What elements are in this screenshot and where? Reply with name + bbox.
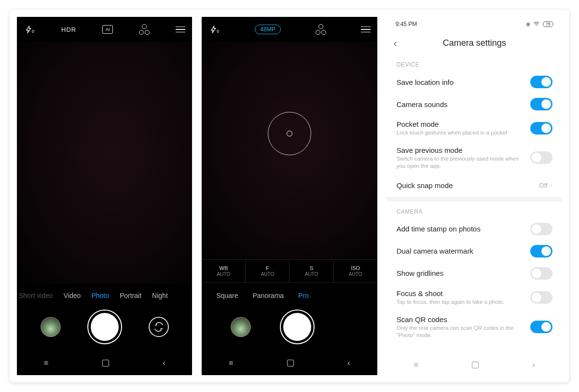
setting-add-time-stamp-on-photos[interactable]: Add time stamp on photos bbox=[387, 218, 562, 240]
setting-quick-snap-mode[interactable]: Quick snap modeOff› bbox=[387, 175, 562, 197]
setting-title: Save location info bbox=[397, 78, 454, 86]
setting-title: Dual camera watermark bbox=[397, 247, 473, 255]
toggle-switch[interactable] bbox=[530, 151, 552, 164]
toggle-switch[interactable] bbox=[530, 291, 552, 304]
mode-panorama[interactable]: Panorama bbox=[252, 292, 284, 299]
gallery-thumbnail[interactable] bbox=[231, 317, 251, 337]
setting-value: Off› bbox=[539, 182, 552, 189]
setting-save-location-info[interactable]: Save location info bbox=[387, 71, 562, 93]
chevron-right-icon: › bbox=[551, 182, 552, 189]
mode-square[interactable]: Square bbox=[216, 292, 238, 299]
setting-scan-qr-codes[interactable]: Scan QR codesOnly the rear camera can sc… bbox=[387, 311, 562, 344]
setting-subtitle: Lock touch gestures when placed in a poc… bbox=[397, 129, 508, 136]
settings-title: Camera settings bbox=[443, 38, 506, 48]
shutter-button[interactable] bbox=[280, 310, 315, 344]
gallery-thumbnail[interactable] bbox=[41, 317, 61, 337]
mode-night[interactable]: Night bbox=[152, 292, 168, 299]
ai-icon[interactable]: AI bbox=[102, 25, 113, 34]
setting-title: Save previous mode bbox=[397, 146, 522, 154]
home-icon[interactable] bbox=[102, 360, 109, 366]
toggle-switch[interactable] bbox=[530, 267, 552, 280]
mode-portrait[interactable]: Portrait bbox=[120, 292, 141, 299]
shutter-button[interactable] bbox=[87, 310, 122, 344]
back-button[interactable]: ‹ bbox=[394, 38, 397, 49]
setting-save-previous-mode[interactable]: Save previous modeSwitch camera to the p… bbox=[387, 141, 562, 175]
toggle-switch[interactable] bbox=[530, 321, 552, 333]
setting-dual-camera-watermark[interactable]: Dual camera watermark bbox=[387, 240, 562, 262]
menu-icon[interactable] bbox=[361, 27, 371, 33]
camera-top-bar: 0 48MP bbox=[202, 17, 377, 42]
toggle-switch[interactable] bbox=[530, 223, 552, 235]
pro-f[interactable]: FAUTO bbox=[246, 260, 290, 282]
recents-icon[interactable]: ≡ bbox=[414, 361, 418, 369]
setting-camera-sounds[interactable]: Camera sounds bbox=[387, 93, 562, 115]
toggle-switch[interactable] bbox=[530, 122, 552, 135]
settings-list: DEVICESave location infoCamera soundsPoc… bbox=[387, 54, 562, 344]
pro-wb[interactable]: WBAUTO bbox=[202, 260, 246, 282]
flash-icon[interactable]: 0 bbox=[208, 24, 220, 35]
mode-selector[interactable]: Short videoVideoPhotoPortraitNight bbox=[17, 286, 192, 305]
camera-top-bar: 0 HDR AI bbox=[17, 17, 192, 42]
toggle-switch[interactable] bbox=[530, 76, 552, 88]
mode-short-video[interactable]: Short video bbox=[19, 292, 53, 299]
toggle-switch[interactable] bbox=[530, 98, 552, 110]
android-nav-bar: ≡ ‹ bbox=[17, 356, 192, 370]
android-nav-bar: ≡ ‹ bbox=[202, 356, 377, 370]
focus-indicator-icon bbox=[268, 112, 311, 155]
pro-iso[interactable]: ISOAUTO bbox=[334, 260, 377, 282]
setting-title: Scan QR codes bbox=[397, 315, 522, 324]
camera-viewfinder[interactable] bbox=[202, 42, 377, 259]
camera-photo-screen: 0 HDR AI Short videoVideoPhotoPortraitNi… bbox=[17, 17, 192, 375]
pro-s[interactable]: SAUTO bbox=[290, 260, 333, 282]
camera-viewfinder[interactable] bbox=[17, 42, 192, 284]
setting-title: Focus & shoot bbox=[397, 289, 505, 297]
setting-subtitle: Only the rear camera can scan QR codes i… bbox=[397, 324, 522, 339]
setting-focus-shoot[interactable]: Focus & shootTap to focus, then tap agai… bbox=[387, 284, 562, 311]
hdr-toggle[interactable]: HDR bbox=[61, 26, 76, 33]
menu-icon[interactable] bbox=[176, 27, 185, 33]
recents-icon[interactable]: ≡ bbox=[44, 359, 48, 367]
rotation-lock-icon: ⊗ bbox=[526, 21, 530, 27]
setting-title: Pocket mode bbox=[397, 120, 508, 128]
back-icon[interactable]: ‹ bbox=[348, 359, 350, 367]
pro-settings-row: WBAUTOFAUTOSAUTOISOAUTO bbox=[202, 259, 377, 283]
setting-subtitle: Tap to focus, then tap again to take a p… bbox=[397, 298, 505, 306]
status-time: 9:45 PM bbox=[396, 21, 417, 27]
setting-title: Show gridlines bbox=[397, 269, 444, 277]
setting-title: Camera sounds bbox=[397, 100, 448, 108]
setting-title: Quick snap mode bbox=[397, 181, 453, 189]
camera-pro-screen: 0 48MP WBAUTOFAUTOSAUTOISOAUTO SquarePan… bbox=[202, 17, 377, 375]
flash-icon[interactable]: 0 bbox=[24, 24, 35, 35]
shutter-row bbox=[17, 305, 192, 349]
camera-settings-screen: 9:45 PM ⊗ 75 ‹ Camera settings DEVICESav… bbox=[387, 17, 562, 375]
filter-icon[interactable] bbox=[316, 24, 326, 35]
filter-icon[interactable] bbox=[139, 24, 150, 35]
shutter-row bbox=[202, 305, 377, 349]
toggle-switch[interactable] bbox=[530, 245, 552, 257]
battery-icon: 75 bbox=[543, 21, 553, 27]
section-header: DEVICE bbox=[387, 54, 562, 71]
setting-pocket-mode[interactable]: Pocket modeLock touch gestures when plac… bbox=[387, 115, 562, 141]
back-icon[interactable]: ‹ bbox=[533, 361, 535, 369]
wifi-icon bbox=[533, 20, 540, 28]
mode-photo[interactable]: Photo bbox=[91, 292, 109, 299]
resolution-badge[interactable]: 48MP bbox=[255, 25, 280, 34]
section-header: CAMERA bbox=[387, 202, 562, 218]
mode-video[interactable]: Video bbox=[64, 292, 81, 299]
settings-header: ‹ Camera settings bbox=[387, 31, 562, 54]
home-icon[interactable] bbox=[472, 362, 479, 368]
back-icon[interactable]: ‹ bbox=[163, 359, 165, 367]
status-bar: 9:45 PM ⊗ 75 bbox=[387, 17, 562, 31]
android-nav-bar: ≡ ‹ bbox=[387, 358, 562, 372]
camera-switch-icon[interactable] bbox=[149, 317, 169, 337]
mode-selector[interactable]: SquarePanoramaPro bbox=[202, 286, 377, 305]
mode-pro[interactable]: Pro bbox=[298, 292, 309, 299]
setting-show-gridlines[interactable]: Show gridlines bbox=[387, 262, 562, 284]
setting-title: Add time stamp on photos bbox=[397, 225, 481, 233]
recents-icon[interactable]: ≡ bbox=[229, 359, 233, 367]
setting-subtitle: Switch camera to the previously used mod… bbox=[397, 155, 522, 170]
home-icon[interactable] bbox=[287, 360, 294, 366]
:::
YOUR INSTRUCTIONS: Within the data above, pick out all lines holding the word "WBAUTOFAUTOSAUTOISOAUTO".

YOUR SOLUTION:
pro-settings-row: WBAUTOFAUTOSAUTOISOAUTO bbox=[202, 259, 377, 283]
camera-pro-screen: 0 48MP WBAUTOFAUTOSAUTOISOAUTO SquarePan… bbox=[202, 17, 377, 375]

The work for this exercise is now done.